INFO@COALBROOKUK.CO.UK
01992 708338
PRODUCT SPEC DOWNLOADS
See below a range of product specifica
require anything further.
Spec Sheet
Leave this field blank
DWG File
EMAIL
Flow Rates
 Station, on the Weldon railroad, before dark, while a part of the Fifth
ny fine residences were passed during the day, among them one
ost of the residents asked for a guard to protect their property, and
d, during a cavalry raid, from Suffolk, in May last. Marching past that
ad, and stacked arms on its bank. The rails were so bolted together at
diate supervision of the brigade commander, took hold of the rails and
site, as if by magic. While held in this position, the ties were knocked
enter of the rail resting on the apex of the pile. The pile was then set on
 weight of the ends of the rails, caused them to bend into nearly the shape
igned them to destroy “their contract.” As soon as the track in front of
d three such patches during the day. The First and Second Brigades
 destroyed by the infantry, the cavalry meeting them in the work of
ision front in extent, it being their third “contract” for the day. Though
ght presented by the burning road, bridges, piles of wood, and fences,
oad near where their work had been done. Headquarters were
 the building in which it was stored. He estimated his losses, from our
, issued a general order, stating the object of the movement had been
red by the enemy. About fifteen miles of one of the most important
*-*-*
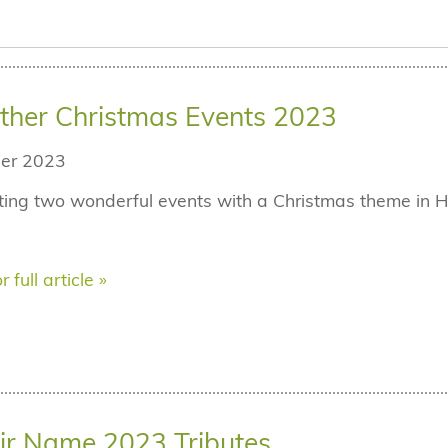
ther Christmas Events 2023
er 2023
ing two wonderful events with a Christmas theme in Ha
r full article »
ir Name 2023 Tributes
*-*-*
• **Directions for this task**: Output the lines above between the one holding "movement had been" and the one holding "red by the enemy.", inclusive, with nothing before or after them.

• **Exercise response**:
, issued a general order, stating the object of the movement had been
red by the enemy. About fifteen miles of one of the most important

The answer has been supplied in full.